MONTGOMERY, Ala. — A board overseeing the creation of the state’s first residential high school focused on health care laid the groundwork Monday to select a leader and prepare a curriculum.
The Alabama School of Healthcare Sciences, located in Demopolis, is scheduled to enroll its inaugural ninth-grade class in 2026. The school aims to address Alabama’s health care staffing crisis, particularly in rural parts of the state, by training students for roles across the medical field.
Rob Pearson, interim president of the Alabama School of Healthcare Sciences Foundation, said Monday that the school will offer “certification levels beyond what’s currently available in Alabama high schools” for those looking to become health care professionals.
“We want to find them to become the nurses and the X-ray technicians, and the different things that we’re going to be producing in the state,” he said.
Bloomberg Philanthropies’ initiative to establish high schools focused on health care is providing $26 million of the estimated $80 million needed to build the dormitory and campus facilities, with a groundbreaking expected by mid-2025. The five-story dorm will be the tallest building in Demopolis. Pearson said that the school is the only rural residential school funded by Bloomberg.

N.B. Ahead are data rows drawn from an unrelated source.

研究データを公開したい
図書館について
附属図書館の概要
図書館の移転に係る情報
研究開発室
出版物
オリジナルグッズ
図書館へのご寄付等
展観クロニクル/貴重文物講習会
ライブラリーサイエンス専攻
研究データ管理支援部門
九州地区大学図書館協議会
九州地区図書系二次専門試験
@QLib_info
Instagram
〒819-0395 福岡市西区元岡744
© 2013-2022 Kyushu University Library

There are severe health care provider shortages in rural Alabama, with rural counties having far fewer primary care physicians per resident than urban areas. With rural population in decline, particularly in the Black Belt, those who remain are older adults who face growing obstacles to accessing health care. In 2020, Alabama averaged one physician per 1,520 residents, but rural counties like Wilcox and Lowndes have far worse ratios, with one physician serving 5,103 and 9,641 residents, respectively.
These provider shortages lead to health disparities. The Black Belt experiences some of the state’s worst health outcomes, and Alabama already ranks among the lowest nationally. Life expectancy in every Black Belt county is below the state average of nearly 75 years, with Wilcox County residents living an average of 69.8 years.
The board will convene a curriculum committee in December to finalize curriculum requirements aligning with high school graduation requirements and health care certifications that will be presented to the board for discussion, said Pearson. He added that the curriculum will involve partnerships with community colleges and regional hospitals where students can get clinical hours.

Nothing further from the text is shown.